Seborrhoeic dermatitis is an inveterate inflammatory disease where skin areas with developed sebaceous follicles are damaged. Often Seborrhoeic dermatitis results from Malassezia furfur, the yeast-likelipophilic fungi. More than 90% of the population of these fungi are part of normal microscopic flora of skin integument.
Normally the immune system of an organism controls the microorganism’s quantity of skin integument, though under certain conditions this control can fail. The result of Seborrhoeic dermatitis is often diabetes mellitus where the presence of the number of pathogenic flora can double.
Seborrhoeic dermatitis in hair is accompanied by excessive peeling of the skin resulting in scruff, red spots, and in some cases the peeling or overlapping furfures appear on the face and trunk while the pathological process is focalized.
The keystone of Seborrhoeic dermatitis treatment should consist of proper care given to the hair and face. In some cases local anti-inflammatory medicines are prescribed.

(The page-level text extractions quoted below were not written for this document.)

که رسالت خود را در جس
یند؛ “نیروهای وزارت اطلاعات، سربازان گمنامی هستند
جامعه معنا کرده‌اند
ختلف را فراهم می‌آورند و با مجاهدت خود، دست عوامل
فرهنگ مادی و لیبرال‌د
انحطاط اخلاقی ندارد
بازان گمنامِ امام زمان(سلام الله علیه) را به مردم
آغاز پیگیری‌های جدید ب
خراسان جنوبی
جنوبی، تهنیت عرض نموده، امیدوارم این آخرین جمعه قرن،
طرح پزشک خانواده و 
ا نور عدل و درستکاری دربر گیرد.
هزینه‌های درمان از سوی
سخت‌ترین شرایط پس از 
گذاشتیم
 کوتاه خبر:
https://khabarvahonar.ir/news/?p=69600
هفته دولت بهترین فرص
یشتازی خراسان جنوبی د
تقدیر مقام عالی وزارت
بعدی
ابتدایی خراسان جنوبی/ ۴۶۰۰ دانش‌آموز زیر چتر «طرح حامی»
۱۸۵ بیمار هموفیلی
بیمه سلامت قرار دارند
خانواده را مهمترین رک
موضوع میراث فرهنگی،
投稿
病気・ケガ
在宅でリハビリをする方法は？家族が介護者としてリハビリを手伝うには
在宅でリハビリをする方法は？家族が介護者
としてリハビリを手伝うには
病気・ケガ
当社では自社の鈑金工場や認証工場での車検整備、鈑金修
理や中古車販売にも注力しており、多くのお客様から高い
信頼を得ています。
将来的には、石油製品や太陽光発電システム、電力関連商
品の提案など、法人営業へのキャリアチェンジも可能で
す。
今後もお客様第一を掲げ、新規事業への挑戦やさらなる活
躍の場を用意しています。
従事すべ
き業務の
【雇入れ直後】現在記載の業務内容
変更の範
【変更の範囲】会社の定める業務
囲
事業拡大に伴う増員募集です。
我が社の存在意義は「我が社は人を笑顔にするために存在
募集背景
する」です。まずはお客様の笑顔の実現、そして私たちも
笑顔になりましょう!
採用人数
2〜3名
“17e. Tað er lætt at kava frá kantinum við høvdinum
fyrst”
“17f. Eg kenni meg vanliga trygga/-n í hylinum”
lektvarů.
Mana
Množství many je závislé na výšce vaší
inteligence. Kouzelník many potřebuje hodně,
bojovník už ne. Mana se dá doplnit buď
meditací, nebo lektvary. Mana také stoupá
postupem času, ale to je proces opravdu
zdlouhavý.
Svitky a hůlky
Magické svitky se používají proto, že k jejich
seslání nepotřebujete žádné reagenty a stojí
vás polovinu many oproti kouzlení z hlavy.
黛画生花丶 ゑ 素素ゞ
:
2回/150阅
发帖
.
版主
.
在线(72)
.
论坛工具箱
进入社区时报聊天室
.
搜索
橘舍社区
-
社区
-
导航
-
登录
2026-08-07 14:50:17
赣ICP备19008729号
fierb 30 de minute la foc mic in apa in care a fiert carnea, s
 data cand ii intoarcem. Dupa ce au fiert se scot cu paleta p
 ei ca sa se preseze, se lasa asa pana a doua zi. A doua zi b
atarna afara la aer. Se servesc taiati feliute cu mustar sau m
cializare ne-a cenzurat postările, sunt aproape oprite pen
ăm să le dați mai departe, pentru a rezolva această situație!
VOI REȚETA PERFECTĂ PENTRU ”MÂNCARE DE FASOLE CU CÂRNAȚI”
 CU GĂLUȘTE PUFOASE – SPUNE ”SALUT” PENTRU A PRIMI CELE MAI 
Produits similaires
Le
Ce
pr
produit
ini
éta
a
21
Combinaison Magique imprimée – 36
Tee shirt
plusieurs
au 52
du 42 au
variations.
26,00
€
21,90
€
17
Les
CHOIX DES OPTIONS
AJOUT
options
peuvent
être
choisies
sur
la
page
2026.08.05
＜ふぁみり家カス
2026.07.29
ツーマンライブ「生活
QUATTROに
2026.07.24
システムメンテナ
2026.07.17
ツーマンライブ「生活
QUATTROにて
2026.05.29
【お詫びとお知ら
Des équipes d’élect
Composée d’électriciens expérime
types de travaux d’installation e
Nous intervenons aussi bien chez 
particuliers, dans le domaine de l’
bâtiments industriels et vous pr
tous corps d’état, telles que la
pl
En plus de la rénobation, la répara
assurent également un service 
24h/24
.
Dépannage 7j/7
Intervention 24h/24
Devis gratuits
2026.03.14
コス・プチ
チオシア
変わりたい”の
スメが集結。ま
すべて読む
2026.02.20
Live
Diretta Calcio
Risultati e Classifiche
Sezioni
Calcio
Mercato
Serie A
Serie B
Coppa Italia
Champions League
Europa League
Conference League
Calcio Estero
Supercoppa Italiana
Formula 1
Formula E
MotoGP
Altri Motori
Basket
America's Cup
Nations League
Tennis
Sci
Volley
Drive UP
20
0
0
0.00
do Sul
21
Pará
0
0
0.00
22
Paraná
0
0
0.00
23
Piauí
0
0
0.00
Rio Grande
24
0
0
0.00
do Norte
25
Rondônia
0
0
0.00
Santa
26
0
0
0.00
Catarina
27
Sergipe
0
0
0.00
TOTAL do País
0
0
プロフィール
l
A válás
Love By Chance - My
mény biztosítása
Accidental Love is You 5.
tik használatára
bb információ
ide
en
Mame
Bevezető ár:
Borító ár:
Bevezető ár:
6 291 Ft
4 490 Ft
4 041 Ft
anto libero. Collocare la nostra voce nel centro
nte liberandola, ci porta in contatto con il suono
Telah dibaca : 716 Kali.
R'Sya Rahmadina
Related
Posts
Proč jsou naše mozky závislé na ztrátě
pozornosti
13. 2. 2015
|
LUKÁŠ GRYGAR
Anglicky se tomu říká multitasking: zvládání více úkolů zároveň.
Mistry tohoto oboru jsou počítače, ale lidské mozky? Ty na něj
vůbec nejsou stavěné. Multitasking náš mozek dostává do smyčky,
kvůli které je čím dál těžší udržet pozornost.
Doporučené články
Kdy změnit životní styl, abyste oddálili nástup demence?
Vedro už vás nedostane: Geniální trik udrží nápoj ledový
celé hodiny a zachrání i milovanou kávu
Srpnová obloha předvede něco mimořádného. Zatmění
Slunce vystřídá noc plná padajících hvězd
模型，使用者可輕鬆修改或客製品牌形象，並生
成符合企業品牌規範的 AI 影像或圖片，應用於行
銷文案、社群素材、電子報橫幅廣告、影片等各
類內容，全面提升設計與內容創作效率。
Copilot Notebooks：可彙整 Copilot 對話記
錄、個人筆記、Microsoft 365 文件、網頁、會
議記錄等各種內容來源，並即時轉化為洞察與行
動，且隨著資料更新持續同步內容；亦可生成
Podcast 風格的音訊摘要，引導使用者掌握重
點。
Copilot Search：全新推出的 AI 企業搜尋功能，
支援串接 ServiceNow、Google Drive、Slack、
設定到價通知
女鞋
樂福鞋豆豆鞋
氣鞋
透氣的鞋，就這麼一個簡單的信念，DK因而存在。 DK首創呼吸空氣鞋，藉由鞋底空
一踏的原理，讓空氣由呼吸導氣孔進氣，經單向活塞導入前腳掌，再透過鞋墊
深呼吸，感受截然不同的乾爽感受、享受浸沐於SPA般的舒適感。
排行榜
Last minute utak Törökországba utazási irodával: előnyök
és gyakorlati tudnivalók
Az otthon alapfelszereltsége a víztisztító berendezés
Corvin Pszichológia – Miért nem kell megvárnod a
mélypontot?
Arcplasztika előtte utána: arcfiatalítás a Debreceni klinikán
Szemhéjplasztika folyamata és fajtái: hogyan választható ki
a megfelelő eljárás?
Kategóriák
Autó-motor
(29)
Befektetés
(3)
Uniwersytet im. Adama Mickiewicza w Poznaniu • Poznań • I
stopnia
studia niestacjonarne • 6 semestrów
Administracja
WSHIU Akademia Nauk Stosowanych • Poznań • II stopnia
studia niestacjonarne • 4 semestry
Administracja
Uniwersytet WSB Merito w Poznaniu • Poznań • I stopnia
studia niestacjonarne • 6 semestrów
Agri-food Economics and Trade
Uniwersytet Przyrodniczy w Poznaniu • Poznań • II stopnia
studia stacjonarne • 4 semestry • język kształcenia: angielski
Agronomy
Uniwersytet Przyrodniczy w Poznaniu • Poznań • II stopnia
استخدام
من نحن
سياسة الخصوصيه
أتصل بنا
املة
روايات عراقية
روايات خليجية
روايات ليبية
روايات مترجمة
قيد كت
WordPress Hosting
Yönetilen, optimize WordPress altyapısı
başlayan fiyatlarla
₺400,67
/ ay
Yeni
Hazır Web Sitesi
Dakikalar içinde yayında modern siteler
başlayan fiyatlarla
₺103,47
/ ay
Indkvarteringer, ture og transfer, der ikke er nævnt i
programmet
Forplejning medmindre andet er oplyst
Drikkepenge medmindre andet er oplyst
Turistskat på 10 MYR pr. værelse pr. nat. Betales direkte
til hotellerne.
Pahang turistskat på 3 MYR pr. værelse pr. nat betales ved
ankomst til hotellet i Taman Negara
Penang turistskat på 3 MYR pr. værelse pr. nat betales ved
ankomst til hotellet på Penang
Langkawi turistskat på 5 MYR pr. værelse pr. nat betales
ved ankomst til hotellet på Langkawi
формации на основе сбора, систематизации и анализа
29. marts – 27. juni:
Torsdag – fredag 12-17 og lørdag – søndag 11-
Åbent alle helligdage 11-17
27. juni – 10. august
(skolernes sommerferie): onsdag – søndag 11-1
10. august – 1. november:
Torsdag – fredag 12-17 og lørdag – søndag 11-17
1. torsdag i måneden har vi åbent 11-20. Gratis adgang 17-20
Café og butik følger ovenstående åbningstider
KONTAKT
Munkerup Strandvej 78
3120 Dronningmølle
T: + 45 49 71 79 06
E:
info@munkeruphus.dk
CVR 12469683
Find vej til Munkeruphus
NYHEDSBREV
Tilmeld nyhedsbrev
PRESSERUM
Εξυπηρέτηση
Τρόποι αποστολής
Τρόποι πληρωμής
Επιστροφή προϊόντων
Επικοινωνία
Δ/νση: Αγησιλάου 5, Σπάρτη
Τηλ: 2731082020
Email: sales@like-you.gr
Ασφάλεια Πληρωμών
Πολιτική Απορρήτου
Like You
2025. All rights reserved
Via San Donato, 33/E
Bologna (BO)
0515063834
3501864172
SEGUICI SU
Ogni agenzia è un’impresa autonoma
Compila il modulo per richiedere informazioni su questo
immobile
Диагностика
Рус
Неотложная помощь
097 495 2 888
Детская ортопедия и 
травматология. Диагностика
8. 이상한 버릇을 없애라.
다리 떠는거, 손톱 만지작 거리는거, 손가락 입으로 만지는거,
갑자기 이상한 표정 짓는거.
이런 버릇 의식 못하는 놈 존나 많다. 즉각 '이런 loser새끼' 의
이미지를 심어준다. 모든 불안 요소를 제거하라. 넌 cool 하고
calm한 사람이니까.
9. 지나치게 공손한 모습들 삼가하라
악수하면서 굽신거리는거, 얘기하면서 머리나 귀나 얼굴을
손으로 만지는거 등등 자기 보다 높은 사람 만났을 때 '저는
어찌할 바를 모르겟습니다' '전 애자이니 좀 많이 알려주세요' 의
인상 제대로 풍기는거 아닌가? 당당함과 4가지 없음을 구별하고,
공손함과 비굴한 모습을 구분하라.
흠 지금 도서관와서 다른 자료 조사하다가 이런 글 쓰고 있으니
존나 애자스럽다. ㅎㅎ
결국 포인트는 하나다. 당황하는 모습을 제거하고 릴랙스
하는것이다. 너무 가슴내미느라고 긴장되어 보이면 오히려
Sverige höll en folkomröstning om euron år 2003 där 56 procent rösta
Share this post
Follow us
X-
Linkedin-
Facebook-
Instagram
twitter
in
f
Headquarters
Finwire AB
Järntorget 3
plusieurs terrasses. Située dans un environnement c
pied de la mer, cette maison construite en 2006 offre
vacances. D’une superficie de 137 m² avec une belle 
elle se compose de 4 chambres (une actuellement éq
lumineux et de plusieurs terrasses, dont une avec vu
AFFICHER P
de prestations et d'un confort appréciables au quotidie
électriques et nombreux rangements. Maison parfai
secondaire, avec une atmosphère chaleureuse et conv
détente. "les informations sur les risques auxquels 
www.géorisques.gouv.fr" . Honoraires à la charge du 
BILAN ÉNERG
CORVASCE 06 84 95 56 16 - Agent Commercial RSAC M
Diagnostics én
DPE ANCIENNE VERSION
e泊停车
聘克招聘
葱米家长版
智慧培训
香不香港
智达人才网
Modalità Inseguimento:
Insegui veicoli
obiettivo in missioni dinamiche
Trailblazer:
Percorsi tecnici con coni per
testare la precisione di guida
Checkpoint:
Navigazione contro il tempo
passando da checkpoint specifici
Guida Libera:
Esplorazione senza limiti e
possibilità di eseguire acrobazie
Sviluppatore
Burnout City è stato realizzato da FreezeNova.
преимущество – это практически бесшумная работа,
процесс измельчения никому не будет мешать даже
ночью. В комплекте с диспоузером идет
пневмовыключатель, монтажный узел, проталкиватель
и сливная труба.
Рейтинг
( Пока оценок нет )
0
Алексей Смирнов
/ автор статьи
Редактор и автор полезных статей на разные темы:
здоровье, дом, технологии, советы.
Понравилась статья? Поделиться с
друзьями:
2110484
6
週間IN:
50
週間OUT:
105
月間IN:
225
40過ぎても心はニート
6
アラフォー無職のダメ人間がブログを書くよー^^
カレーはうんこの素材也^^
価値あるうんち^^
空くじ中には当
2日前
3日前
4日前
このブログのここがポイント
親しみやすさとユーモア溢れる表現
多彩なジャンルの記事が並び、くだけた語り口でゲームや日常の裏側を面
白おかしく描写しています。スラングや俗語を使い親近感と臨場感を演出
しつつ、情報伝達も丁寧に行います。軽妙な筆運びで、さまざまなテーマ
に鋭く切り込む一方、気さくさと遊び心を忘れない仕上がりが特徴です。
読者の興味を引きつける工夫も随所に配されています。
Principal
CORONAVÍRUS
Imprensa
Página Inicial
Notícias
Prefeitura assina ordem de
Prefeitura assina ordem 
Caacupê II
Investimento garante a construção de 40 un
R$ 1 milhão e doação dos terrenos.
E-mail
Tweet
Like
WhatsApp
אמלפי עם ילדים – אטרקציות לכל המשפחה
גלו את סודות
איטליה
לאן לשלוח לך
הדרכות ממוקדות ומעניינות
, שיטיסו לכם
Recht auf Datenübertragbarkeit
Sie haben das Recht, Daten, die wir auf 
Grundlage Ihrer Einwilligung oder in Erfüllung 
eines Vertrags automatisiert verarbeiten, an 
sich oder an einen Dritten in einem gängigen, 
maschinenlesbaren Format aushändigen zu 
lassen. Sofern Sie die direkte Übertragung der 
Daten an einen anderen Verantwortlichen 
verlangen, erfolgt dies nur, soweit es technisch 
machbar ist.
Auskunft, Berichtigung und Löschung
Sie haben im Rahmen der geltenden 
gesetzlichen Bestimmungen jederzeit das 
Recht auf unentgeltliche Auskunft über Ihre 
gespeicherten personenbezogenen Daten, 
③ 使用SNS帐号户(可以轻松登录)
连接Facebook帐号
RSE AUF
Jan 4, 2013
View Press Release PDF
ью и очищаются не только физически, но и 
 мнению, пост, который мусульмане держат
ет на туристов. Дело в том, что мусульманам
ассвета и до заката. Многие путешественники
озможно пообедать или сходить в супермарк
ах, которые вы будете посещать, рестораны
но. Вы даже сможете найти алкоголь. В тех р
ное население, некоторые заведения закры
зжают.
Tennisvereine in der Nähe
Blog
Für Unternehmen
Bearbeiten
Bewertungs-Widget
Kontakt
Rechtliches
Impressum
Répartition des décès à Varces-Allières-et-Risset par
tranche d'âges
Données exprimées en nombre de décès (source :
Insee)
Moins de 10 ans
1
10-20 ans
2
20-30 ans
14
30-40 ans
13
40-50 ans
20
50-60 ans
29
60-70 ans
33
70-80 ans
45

Good results for Seborrhoeic dermatitis come from uv light therapy. Narrow band UVB 311 nm lamps allow you to achieve the desired effect sooner and extend the remission time at maximum. It is also effective to use uvb light treatment for vitiligo. In the context of Seborrhoeic dermatitis phototherapy sessions are carried out 3 times a week. As a maintenance therapy, it is possible to conduct phototherapy 1-2 times a week. More details about Philips Narrowband Lamps for UVB Phototherapy you can finf here: https://uvb-lamps.com/blog/philips-narrowband-lamps-for-uvb-phototherapy/.
Seborrhoeic dermatitis tends to chronicity. Recrudescence most likely occurs in Autumn and Spring. Intensity of symptoms may increase in cases of changes to the diet including: excessive use of sugar, alcohol, and some spices.